Written by Valerie Miller
One of the perks of being a reporter is getting the opportunity to occasionally interview a true legend. If you are lucky, that person will be someone that is a joy to interview, as well. Olivia Newton-John was all that and more, and I had the great pleasure of interviewing her in the spring of 2014, when she had launched her “Summer Nights” residency show in Las Vegas.
Olivia Newton-John, as a singer and actress, was somebody I was somewhat aware of at a very young age — albeit maybe not by name. My mom saw the 1978 movie “Grease” and talked about how much she loved that musical. (I would later be gifted the 30th anniversary DVD by my brother, and became a huge fan as well).
The Australian-born singer passed away on Aug. 8 at age 73, after battling breast cancer – three different times – over three decades. But Olivia Newton-John was nobody’s victim. Besides her career, she dedicated her life to trying to help others fight breast cancer – and other cancers as well. The entertainer founded many others charities, including “Pink and Blue for Two,” which also raised awareness for prostate cancer. She was also adamant that I also mention her “One Tree, One Child” organization, which combined two of her great loves – helping children and trees.
Olivia Newton-John took up causes close to her heart. Her joyful spirit and optimism shined through during my brief interaction with her. She was so down to earth, and just plain nice. She never acted like a celebrity.
So, I was very saddened to hear of her passing. We have truly lost not only a great talent, but a great person, as well.
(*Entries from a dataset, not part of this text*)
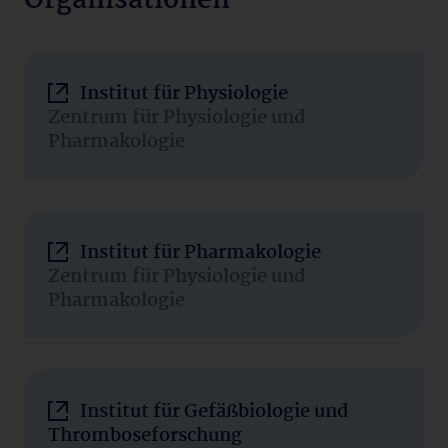
Organisationen
Institut für Physiologie
Zentrum für Physiologie und
Pharmakologie
Institut für Pharmakologie
Zentrum für Physiologie und
Pharmakologie
Institut für Gefäßbiologie und
Thromboseforschung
On a more cheerful note, as Olivia Newton-John always tried to be optimistic, I hope the readers will enjoy hearing from this truly amazing person one more time.
So, please enjoy the interview, and I know Olivia Newton-John’s optimism is something we can all use a little more of in today’s world.
Valerie Miller: Thank you so much for taking the time. I have to admit that I am a huge fan, and my whole family are huge fans. So, this is the most excited they have ever been about a story I have been doing.
Olivia Newton-John: Oh, that’s nice. Thank you!
VM: I am a little star struck, and I am not usually. So, my first question: A little girl that I know wanted to be your character, Sandy from Grease, for last Halloween. And I was surprised that she had seen Grease, being so young, and I wondered: What do you attribute to that movie’s, like, long-lasting appeal? (All these) years later, you have children wanting to be your character for Halloween, and are fans of that movie.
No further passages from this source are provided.